中学同士の友人たちが集まれば、昔話に花が咲く。
私は『今だから言うけどね』と言って、昔好きだったことを告白した。
当時は『好き』なんて言葉に出すのが恥ずかしかったけれど、今はこんなにも素直に言える。
それが自分の中で、清々しかった。
彼は一瞬驚いた顔をしたけれど、にこりと笑って『実は、オレも』と言った。
「なんだ、告白すればよかった」とお互いに笑いあった。
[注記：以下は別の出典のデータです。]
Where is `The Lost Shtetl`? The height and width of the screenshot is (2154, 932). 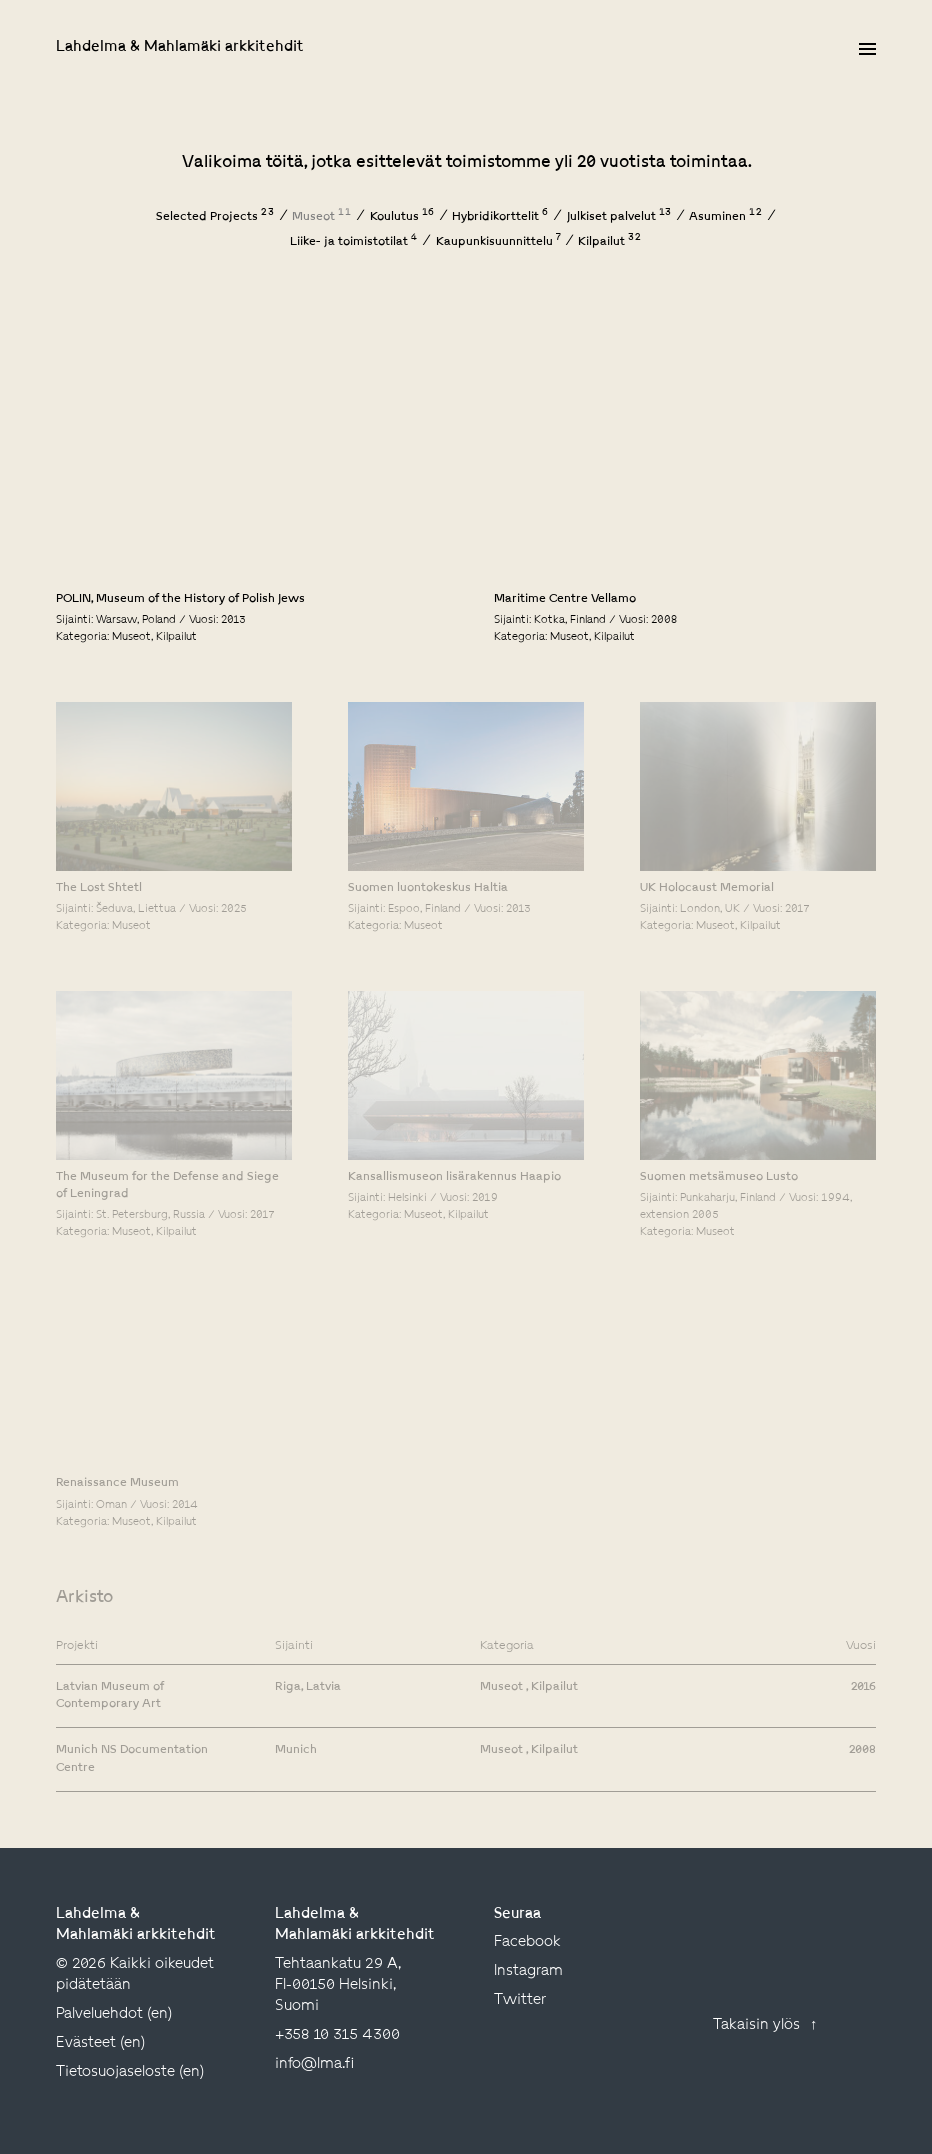 The Lost Shtetl is located at coordinates (99, 888).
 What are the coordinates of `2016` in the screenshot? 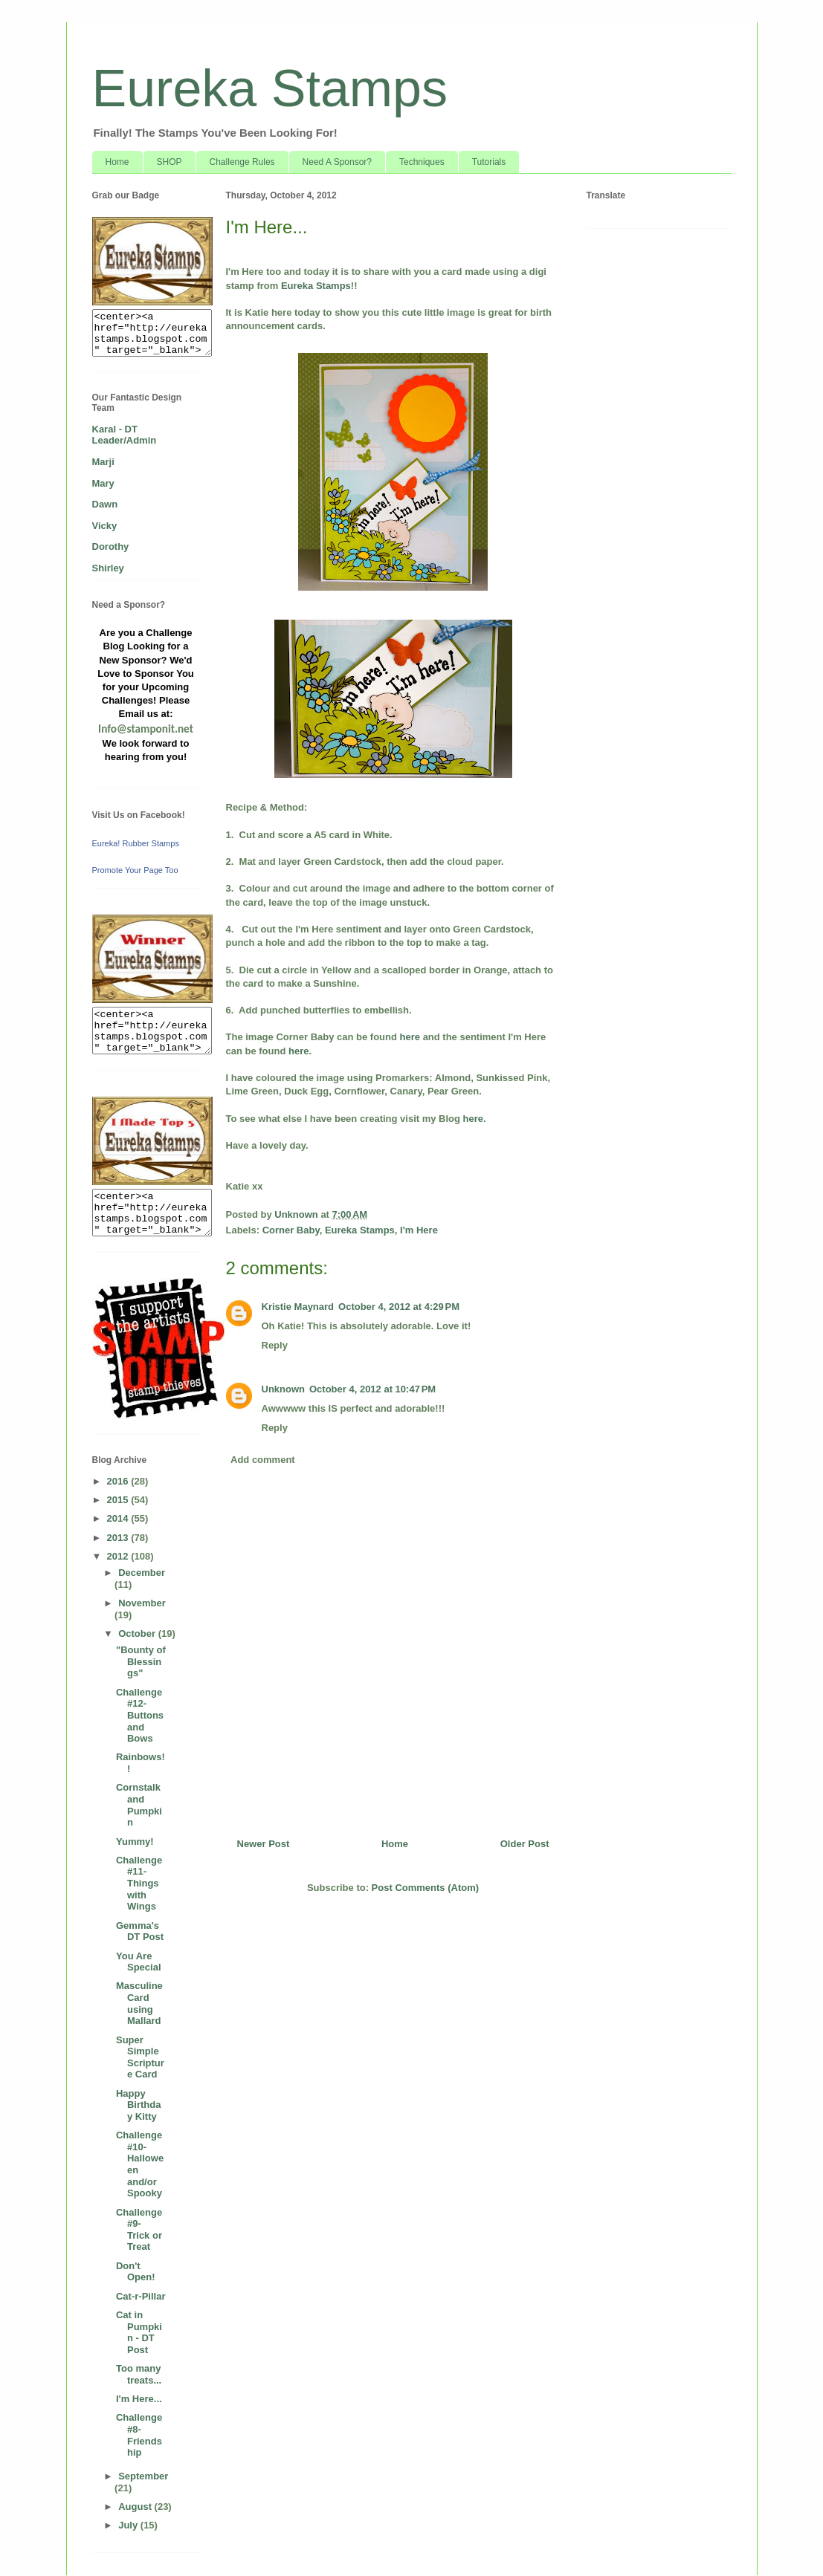 It's located at (119, 1481).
両思いだったんだと知れただけでも、何だか嬉しかった。
向かい合わせで座る彼から、熱を帯びた視線が刺さる。
「今、付き合っている人いるの?」
「いないよ」
一瞬の沈黙。
「じゃあさ、どう?今からでも」
周りの友人がどんなに騒いでいても、彼の声はハッキリと聴こえた。
中学校の時に向かい合わせで見ていた彼の顔。
こんな真剣な顔は初めて見た。
男の人の顔になっていた。
そして私も女の顔になっているのだろう。
やるせない気持ち
幼馴染みに自分の気持ちを伝えた。
君はすぐに首をかいた。
それは君が困ったことを表す癖だ。
『考えさせて欲しい』と言われた。
すぐに振られないだけ良かったのかもしれないけれど、
翌日から君がよそよそしくなった。
ああ、本当に困らせた。
そう、実感した。
好きな男でもいるのだろうか?
それとも幼馴染み以上には考えられないんだろうか?
気持ちを伝えてすっきりした反面、伝えなければ良かったと思う自分がいる。
何ともやるせない気持ちだ。
『考えさせて欲しい』とはいつまでのことを言うのだろうか。期限が決まっているわけじゃないから、もやっとする。
だけど焦ったところで状況が変わるわけでもない。
今は、君の返事を気長に待つしかない。
待っている間に何かできないだろうか。
悪あがきでも何でもいい。
君がオレのことを好きになってくれるのなら。
海へ
ステージから見える景色はまるで海のようだ。
青いペンライトがたくさん光る。
私はそれが見たくて、みんなの喜んでいる笑顔に会いたくて、ステージに立つ。
小さい頃、私は空の絵と海の絵を描いていたみたい。
それほど青色に魅了されていたのだろう。
地元の海にも遊びによく行った。
空の青と海の青が好きだったから。
今はなかなか海へ外出できるほど、休みが取れないけれど、代わりに青いペンライトに囲まれている。
これからもアーティストであり続ける限り、私はこのファンタスティックな空間を大切にしていきたい。